23aa8e69f2c6 Revert "scsi: core: fix scsi_host_queue_ready"
265d59aacbce scsi: core: fix scsi_host_queue_ready
328728630d9f scsi: core: avoid host-wide host_busy counter for scsi_mq


[not trimming]

Cc: Jens Axboe <axboe@xxxxxxxxx>
Cc: Ewan D. Milne <emilne@xxxxxxxxxx>
Cc: Omar Sandoval <osandov@xxxxxx>,
Cc: "Martin K. Petersen" <martin.petersen@xxxxxxxxxx>,
Cc: James Bottomley <james.bottomley@xxxxxxxxxxxxxxxxxxxxx>,
Cc: Christoph Hellwig <hch@xxxxxx>,
Cc: Kashyap Desai <kashyap.desai@xxxxxxxxxxxx>
Cc: Hannes Reinecke <hare@xxxxxxx>
Cc: Laurence Oberman <loberman@xxxxxxxxxx>
Cc: Bart Van Assche <bart.vanassche@xxxxxxx>
Signed-off-by: Ming Lei <ming.lei@xxxxxxxxxx>
---
   drivers/scsi/hosts.c     | 19 ++++++++++++++++++-
   drivers/scsi/scsi.c      |  2 +-
   drivers/scsi/scsi_lib.c  | 35 +++++++++++++++++------------------
   drivers/scsi/scsi_priv.h |  2 +-
   include/scsi/scsi_cmnd.h |  1 +
   include/scsi/scsi_host.h |  1 -
   6 files changed, 38 insertions(+), 22 deletions(-)

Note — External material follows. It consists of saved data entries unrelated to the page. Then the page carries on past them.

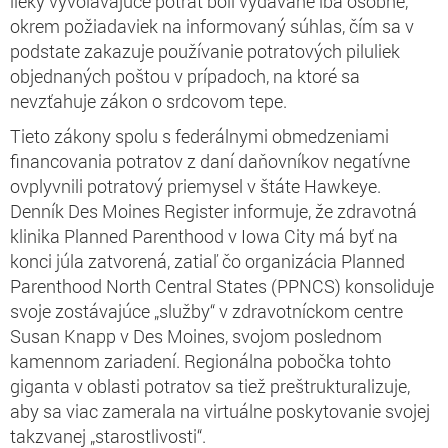
lieky vyvolávajúce potrat boli vydávané iba osobne,
okrem požiadaviek na informovaný súhlas, čím sa v
podstate zakazuje používanie potratových piluliek
objednaných poštou v prípadoch, na ktoré sa
nevzťahuje zákon o srdcovom tepe.
Tieto zákony spolu s federálnymi obmedzeniami
financovania potratov z daní daňovníkov negatívne
ovplyvnili potratový priemysel v štáte Hawkeye.
Denník Des Moines Register informuje, že zdravotná
klinika Planned Parenthood v Iowa City má byť na
konci júla zatvorená, zatiaľ čo organizácia Planned
Parenthood North Central States (PPNCS) konsoliduje
svoje zostávajúce „služby“ v zdravotníckom centre
Susan Knapp v Des Moines, svojom poslednom
kamennom zariadení. Regionálna pobočka tohto
giganta v oblasti potratov sa tiež preštrukturalizuje,
aby sa viac zamerala na virtuálne poskytovanie svojej
takzvanej „starostlivosti“.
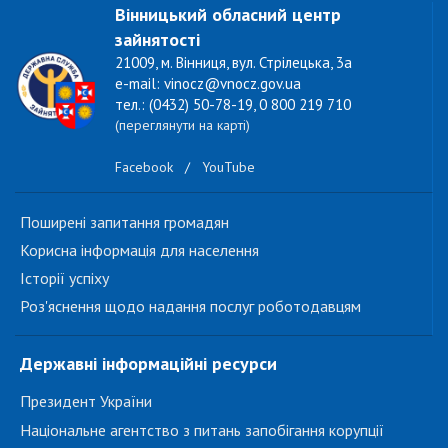
Вінницький обласний центр
зайнятості
21009, м. Вінниця, вул. Стрілецька, 3а
e-mail: vinocz@vnocz.gov.ua
тел.: (0432) 50-78-19, 0 800 219 710
(переглянути на карті)
Facebook
/
YouTube
Поширені запитання громадян
Корисна інформація для населення
Історії успіху
Роз'яснення щодо надання послуг роботодавцям
Державні інформаційні ресурси
Президент України
Національне агентство з питань запобігання корупції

diff --git a/drivers/scsi/hosts.c b/drivers/scsi/hosts.c
index 55522b7162d3..1d669e47b692 100644
--- a/drivers/scsi/hosts.c
+++ b/drivers/scsi/hosts.c
@@ -38,6 +38,7 @@
   #include <scsi/scsi_device.h>
   #include <scsi/scsi_host.h>
   #include <scsi/scsi_transport.h>
+#include <scsi/scsi_cmnd.h>

alphabetic ordering could be maintained

   #include "scsi_priv.h"
   #include "scsi_logging.h"
@@ -554,13 +555,29 @@ struct Scsi_Host *scsi_host_get(struct Scsi_Host *shost)
   }
   EXPORT_SYMBOL(scsi_host_get);
+static bool scsi_host_check_in_flight(struct request *rq, void *data,
+				      bool reserved)
+{
+	int *count = data;
+	struct scsi_cmnd *cmd = blk_mq_rq_to_pdu(rq);
+
+	if (test_bit(SCMD_STATE_INFLIGHT, &cmd->state))
+		(*count)++;
+
+	return true;
+}
+
   /**
    * scsi_host_busy - Return the host busy counter

is this comment accurate now?

Nothing changed wrt. the above comment, I will explain below.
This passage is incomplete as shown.